Problem
It seems some of the config we have deployed on the new switches in codfw is preventing hosts being reimaged on the public vlans in those rows.
Specifically the problem stems from the decision to not configure a unique-IP on each switch in these vlans, to conserve IP address space. As a reminder the normal "anycast gw" config we have for vlans that traverse multiple boxes is like this (note the GW IP is configured as a 'virtual-gateway-address'):
set interfaces irb unit 2018 virtual-gateway-accept-data set interfaces irb unit 2018 description "Subnet private1-b-codfw" set interfaces irb unit 2018 family inet address 10.192.16.84/22 preferred set interfaces irb unit 2018 family inet address 10.192.16.84/22 virtual-gateway-address 10.192.16.1
To avoid having to allocate an IP from a public vlan across every top-of-rack switch in the fabric, we use a different config for the public vlan gateways, simply configuring the gateway IP as the main IP on every switch:
set interfaces irb unit 2002 description "Subnet public1-b-codfw" set interfaces irb unit 2002 family inet address 208.80.153.33/27
The problem here arises when the switch DHCP relay happens on the public vlan. The switch chooses the single, shared IP to source the relayed packets from, which duly hit the install server. However the reply is not routed back to the correct switch in most cases, as when it hits the spine layer the spine has a route to that IP from every leaf in the row, and picks one randomly.
Potential Solutions
There are two potential solutions I could think of:
- Configure the public IRB GWs like we do the private, and allocate an additional, separate IP for each switch which
- If we do this for all 8 switches in each row that's a lot of waste
- We could also only configure the GW at the Spine layer, but that makes routing quite inefficient and means the L3 GW is not on the connected device (and thus potential layer-2 complexities)
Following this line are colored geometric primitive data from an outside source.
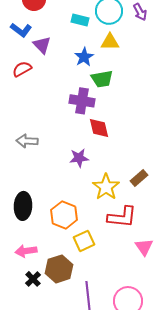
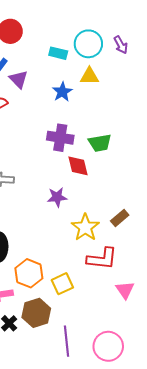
green trapezoid: (102, 79) -> (100, 143), moved
orange hexagon: (64, 215) -> (29, 273), moved

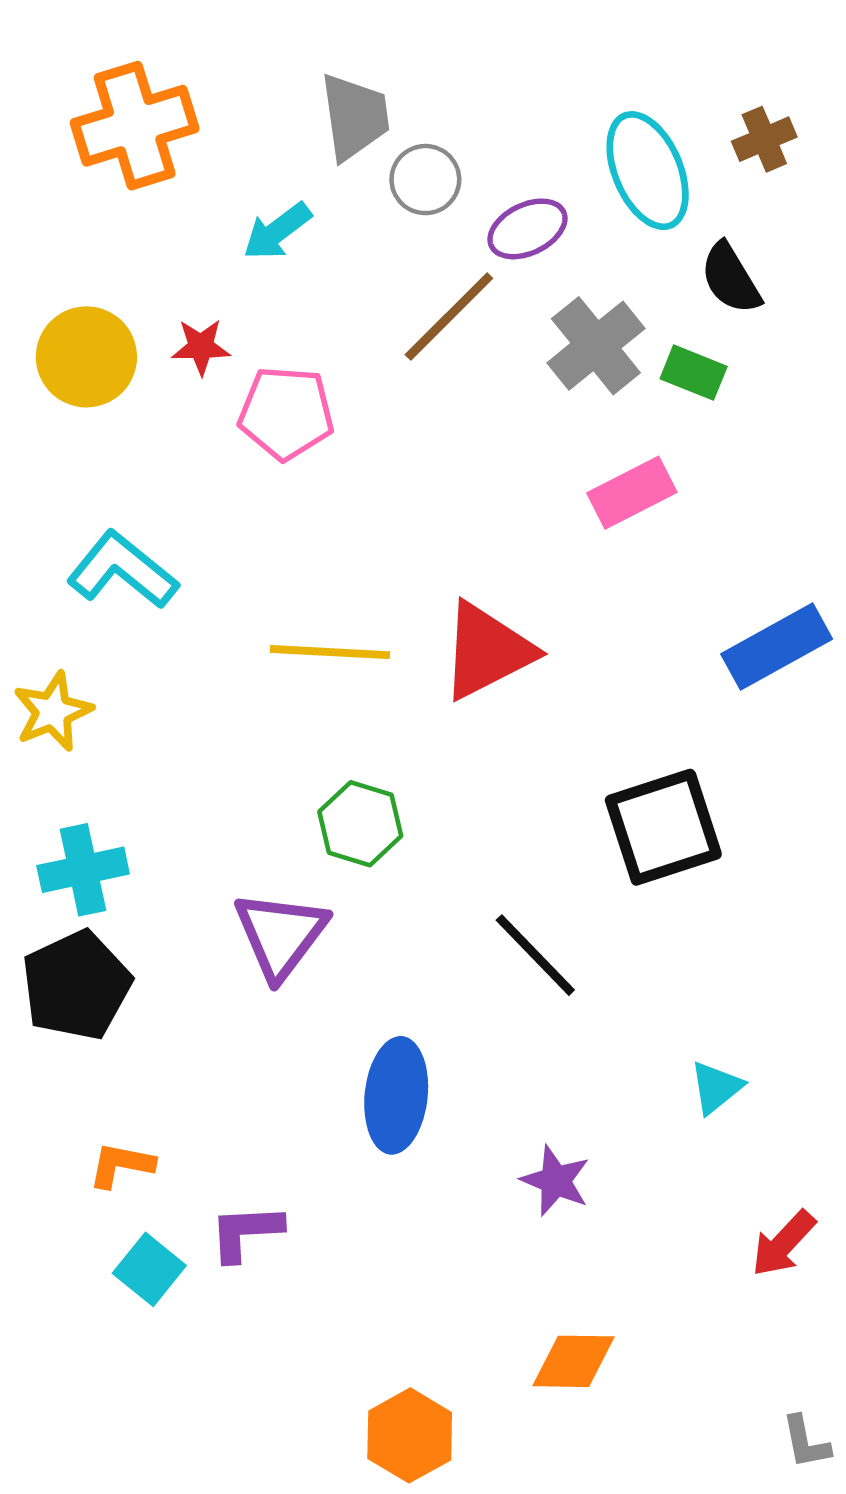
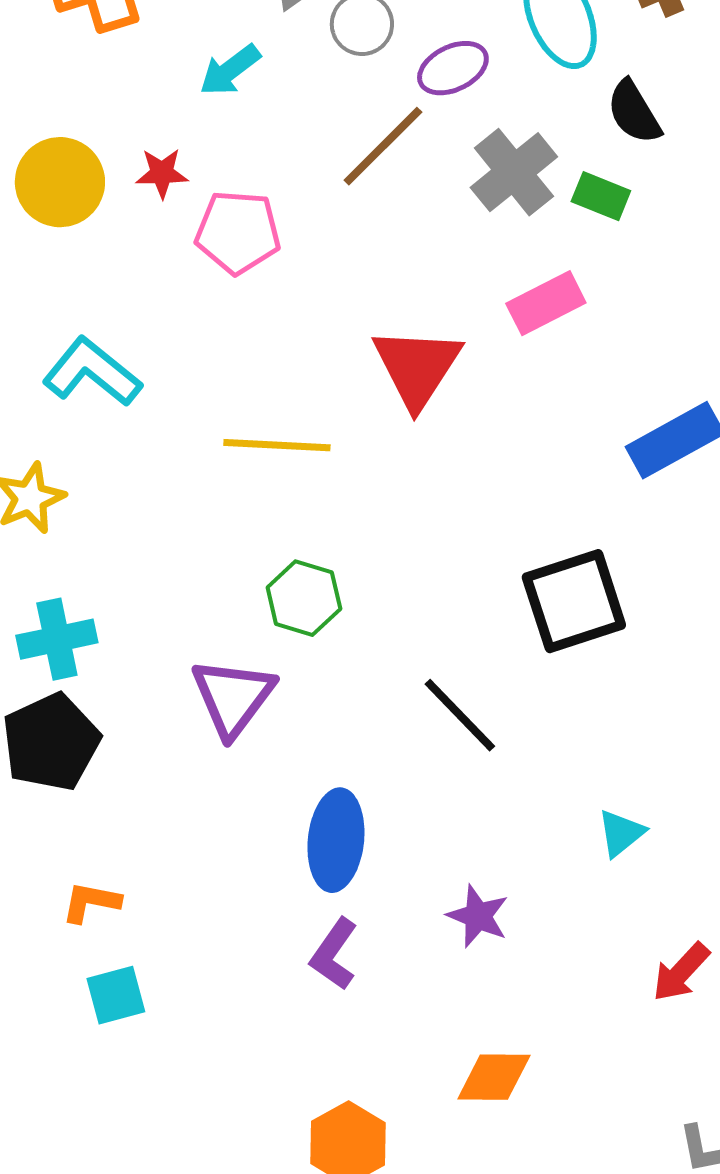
red triangle: (487, 651) -> (417, 367), moved, turned -30
purple L-shape: (246, 1232) -> (334, 954), moved, turned -52
cyan square: (149, 1269) -> (116, 995), turned 36

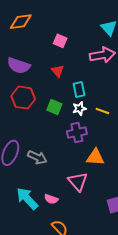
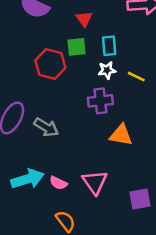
red hexagon: (23, 98) -> (50, 64), moved
green square: (54, 107) -> (77, 47), moved, turned -35
pink triangle: (78, 182) -> (95, 182), moved
cyan arrow: (27, 199) -> (28, 179), turned 110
- Configure the switch to use a different IP when relaying DHCP requests to the install server
On the latter there do appear to be config options that allow this:
set routing-instances PRODUCTION forwarding-options dhcp-relay group dhcp_relay source-ip-change
The above config causes the packet to be sent from the switch's lo0.5000 IP, which is unique to each device. Right now those requests are blocked by the install server in iptables, but I also suspect that ISC DHCPd might not respond if the DHCP packet comes from a subnet it's not configured for.
Overall the second option seems better and more scalable if it can be made work.